THE DATA below:

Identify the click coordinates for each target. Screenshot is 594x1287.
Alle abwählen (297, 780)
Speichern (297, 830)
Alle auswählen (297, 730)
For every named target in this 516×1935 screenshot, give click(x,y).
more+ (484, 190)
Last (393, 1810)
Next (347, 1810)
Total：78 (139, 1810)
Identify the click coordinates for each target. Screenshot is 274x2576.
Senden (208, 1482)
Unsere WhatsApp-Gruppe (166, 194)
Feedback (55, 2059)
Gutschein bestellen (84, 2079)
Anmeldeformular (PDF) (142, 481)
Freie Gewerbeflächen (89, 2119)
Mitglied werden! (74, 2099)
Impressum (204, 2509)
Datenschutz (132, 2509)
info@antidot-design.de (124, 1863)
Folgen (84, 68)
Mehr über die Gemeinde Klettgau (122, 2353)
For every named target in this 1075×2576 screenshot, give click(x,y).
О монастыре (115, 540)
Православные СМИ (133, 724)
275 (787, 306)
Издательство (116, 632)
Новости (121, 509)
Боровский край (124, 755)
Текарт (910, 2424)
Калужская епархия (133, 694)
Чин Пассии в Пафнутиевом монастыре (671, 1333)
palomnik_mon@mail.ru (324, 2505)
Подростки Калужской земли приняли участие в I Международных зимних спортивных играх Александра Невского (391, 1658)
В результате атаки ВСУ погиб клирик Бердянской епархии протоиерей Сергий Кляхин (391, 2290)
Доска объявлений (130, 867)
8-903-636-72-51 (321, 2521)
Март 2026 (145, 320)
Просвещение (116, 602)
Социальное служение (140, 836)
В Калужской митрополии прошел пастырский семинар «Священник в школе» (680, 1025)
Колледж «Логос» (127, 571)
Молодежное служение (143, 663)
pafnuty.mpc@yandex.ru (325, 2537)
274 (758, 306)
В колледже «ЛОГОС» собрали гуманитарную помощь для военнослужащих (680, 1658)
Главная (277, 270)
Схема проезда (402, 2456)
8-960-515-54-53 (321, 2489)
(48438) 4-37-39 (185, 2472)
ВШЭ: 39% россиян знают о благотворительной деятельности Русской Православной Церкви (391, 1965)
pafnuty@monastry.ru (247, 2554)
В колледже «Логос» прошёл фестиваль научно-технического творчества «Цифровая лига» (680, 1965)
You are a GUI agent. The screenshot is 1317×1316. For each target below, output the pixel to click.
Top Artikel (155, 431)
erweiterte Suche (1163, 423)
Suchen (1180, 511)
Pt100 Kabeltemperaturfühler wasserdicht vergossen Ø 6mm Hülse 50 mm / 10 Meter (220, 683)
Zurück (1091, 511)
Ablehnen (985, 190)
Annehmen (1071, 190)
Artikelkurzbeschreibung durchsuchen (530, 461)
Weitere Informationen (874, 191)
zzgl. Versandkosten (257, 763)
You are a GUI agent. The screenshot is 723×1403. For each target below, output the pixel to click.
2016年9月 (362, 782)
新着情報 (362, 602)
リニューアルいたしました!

End of THE DATA.

WORK TO COMPLETE:
Your task is to restate, word for word, only those lines above that fall between the line holding "8-960-515-54-53 (321, 2489)" and the line holding "Suchen (1180, 511)", inclusive.

EXERCISE SOLUTION:
8-960-515-54-53 (321, 2489)
(48438) 4-37-39 (185, 2472)
ВШЭ: 39% россиян знают о благотворительной деятельности Русской Православной Церкви (391, 1965)
pafnuty@monastry.ru (247, 2554)
В колледже «Логос» прошёл фестиваль научно-технического творчества «Цифровая лига» (680, 1965)
You are a GUI agent. The screenshot is 1317×1316. For each target below, output the pixel to click.
Top Artikel (155, 431)
erweiterte Suche (1163, 423)
Suchen (1180, 511)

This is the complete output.